■ **Exercise details**
Every line in the records below that holds "each" must be identified and copied.
☆ ☆ ☆ ☆ ☆
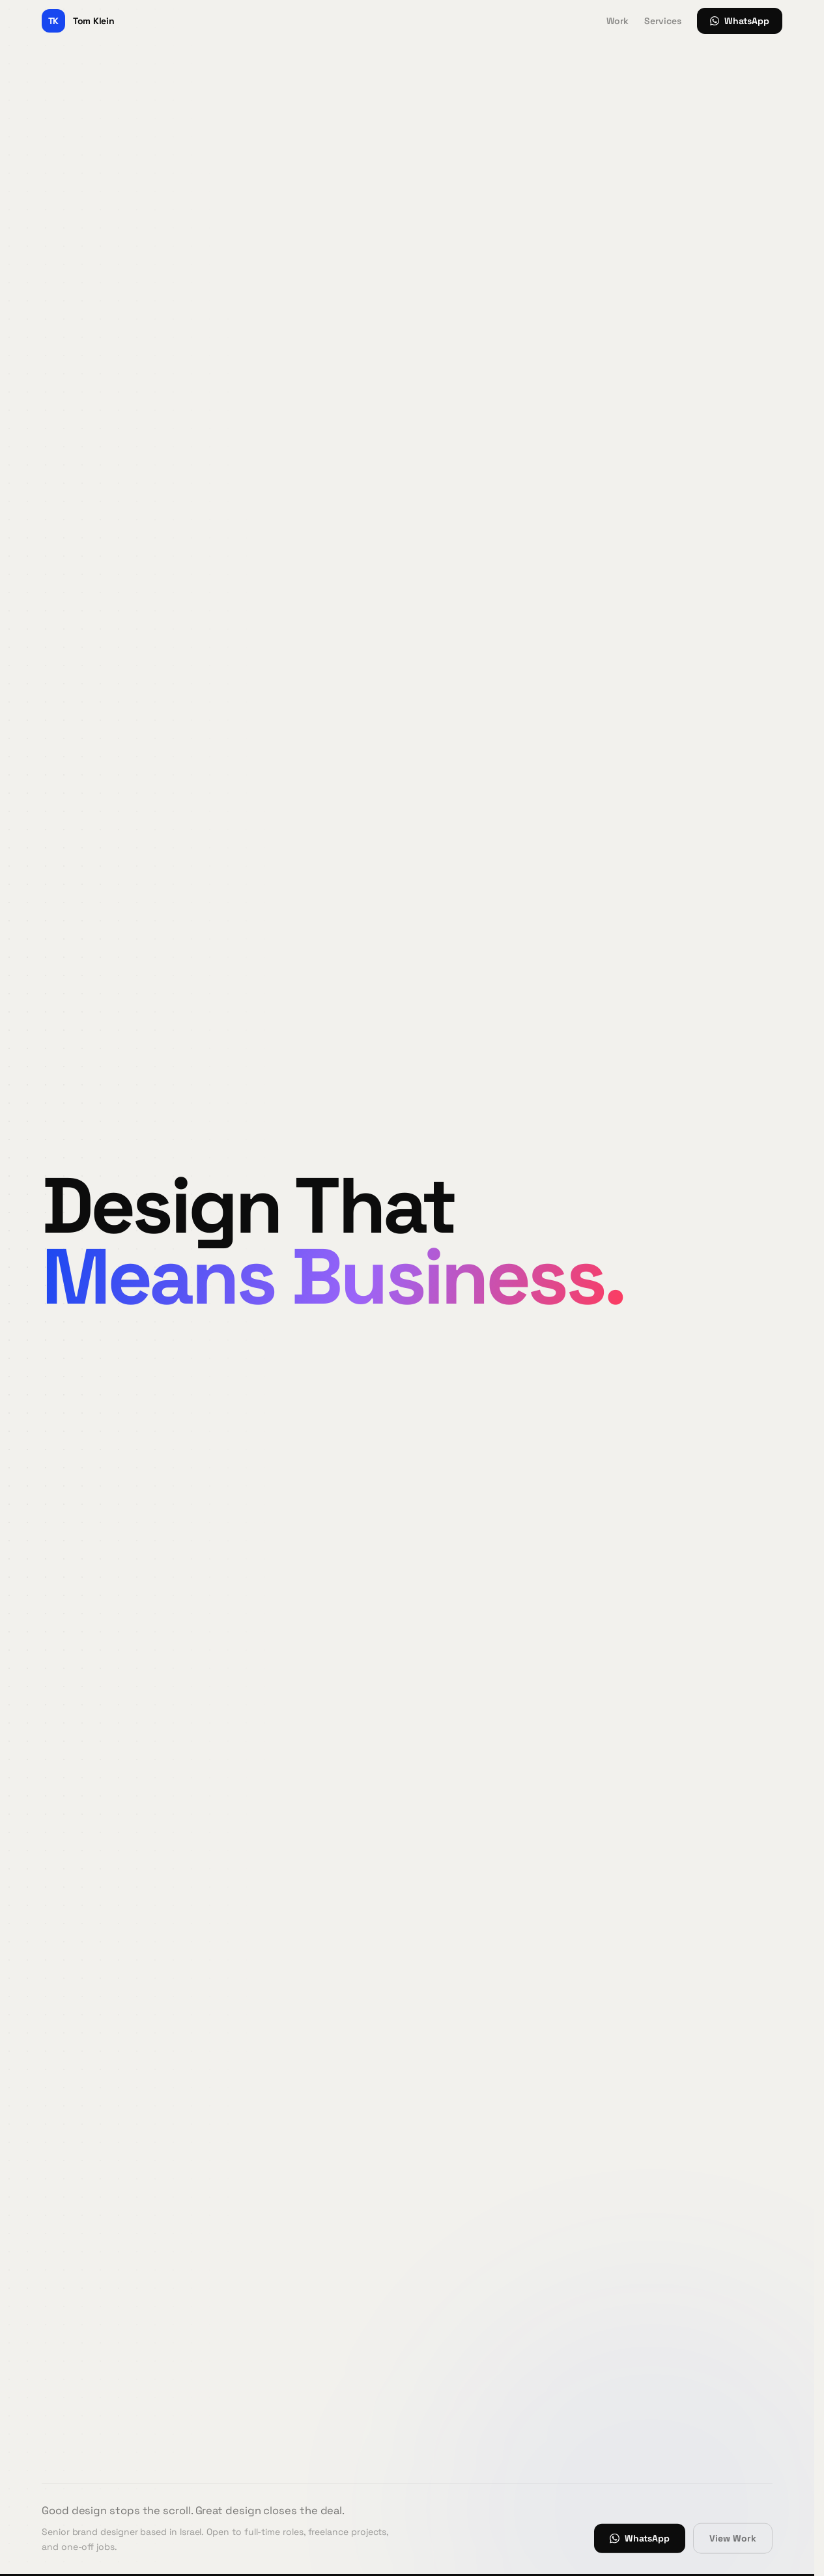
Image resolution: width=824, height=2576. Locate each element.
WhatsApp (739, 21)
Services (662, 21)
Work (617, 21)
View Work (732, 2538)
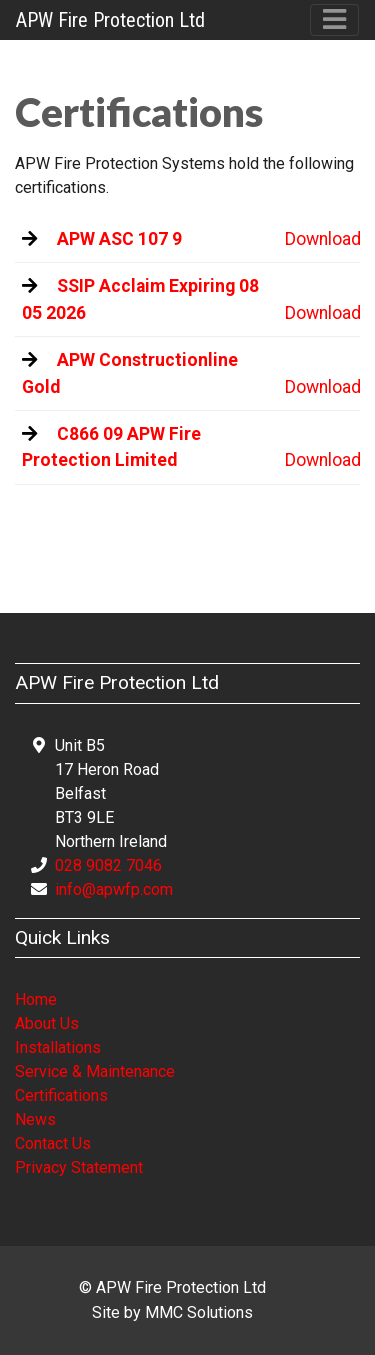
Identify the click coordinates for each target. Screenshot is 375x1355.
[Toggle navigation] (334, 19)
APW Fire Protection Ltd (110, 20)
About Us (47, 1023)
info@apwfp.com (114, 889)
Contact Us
☆ ☆ ☆ ☆ ☆
■ **Written solution**
Image resolution: width=824, height=2576. Locate each element.
Identify the click coordinates for each target. Screenshot is 375x1355.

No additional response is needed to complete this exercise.